# Forum > Gaming > Roleplaying Games > D&D 3e/3.5e/d20 > DM Help [PF1e] Help creating the most Boring, Mundane, Cliched adventuring party

## TallerSpine

I am part of a campaign taking place in Sigil. The idea was, none of the players had time to be the full-time DM. So, we wanted a rotating DM, but a single story-line to tie everything together. So, the backstory for the campaign setting:

The Fraternity of Order has discovered a new type of portal. It is a mix between a permanent portal and a shifting portal in that its location is always fixed, but the destination is keyed to the specific token held while passing through it. Different tokens take you to different locations throughout the planes. Passing through without a token is just walking through a door to the room beyond. But, if you possess the right token, you have a two-way portal to and from the destination keyed to it.

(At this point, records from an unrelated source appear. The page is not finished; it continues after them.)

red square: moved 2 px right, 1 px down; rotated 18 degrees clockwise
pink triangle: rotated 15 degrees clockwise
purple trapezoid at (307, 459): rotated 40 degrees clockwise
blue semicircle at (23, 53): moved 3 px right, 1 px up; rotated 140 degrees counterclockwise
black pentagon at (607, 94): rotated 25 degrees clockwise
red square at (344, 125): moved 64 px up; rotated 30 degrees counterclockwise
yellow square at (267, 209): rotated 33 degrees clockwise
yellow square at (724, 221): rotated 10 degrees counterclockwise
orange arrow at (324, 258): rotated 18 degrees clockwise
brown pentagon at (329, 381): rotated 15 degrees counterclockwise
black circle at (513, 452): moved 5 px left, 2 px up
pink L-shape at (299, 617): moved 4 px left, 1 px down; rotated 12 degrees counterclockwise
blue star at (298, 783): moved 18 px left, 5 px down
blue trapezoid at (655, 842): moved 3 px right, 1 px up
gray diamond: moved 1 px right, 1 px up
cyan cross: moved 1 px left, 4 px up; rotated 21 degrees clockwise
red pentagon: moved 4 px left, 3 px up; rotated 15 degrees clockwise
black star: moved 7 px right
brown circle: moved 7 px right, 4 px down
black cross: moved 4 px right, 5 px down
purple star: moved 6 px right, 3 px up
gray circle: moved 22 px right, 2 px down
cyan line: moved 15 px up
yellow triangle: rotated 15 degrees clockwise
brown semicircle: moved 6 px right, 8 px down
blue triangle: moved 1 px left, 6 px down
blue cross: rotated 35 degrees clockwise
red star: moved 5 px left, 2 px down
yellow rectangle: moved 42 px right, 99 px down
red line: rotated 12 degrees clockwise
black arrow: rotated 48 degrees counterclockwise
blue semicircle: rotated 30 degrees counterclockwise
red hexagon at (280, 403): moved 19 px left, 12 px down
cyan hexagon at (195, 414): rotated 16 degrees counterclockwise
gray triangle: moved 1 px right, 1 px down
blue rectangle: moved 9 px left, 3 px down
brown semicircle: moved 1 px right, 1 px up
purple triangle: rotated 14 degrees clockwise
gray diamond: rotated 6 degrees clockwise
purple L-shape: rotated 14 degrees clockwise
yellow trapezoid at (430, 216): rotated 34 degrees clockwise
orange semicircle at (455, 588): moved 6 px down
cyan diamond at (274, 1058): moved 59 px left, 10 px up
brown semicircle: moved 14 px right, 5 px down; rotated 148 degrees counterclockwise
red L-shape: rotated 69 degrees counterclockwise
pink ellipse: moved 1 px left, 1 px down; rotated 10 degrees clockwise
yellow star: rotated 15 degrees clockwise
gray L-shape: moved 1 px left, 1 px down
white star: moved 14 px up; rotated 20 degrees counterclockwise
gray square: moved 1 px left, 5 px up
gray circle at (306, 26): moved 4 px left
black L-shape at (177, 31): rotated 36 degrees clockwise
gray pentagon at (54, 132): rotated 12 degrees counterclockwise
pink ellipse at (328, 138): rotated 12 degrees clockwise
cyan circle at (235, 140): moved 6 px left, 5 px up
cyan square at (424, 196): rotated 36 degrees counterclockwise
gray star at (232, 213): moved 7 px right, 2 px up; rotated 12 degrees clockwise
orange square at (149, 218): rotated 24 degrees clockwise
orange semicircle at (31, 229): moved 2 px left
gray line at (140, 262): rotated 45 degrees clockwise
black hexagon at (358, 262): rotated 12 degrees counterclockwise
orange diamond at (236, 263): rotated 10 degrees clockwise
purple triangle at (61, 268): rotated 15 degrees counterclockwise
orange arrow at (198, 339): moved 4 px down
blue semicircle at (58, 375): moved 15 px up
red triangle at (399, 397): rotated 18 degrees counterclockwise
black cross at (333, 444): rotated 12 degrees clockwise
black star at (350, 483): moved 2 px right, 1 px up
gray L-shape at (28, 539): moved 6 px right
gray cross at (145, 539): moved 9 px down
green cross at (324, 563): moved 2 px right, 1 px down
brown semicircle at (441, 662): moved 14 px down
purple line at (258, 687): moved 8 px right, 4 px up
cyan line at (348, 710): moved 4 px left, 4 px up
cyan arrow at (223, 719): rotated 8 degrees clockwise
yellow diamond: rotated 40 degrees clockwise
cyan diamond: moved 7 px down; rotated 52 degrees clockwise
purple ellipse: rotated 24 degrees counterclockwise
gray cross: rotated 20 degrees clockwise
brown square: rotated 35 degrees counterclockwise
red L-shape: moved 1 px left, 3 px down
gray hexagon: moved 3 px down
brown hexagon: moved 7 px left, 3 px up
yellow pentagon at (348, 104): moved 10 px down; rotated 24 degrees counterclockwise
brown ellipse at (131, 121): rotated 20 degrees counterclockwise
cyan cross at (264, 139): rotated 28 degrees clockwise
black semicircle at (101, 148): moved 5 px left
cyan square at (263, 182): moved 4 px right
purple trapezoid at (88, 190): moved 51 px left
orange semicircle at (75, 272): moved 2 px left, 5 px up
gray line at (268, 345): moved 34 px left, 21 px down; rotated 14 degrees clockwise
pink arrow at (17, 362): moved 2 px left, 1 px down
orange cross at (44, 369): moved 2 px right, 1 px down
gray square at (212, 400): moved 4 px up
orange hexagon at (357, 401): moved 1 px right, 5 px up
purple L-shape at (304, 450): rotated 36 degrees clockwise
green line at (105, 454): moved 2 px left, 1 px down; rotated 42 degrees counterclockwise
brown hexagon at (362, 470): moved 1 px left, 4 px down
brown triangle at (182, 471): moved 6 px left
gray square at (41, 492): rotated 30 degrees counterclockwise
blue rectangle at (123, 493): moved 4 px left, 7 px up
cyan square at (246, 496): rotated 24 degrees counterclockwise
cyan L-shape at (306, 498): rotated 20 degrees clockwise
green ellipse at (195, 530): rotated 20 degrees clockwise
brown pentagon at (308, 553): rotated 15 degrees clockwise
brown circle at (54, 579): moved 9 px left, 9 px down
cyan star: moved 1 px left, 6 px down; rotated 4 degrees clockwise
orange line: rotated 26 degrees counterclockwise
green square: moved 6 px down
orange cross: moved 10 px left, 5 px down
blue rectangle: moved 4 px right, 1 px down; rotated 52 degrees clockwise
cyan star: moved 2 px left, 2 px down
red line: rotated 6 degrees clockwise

The Fraternity of Order immediately began recording all information about this portal. But, they recognized the danger. Sure, there is the metaphysical danger of investigating a portal with unknown properties. But, there are also legal concerns. How would the Lady of Pain see this new portal? Is this her doing? Or possibly a resurgence of Aoskar? And the Order is very aware that attempts to take complete control over a new type of portal would likely incite the other factions. So, the most logical solution is to research the portal while pushing all of the risk to someone else. Who better but an Indep?

So, they convinced an Indep to purchase the Perfect Adventure Inn. An ironclad contract ensures they gain all the research benefits. The innkeeper is given strict guidelines for assigning different tokens to adventuring parties. In turn, the adventuring parties are promised the "Perfect Adventure". The other factions believe it is simply an Indep scam. And if any other faction tries to investigate, the Indep will be the one who has to deal with it.

And this is working well. Every session, we either continue the previous DM's one-shot or return to Sigil and the next DM begins their unrelated one-shot. The entire story has guaranteed continuity. But, the only repeat characters are those they meet in Sigil.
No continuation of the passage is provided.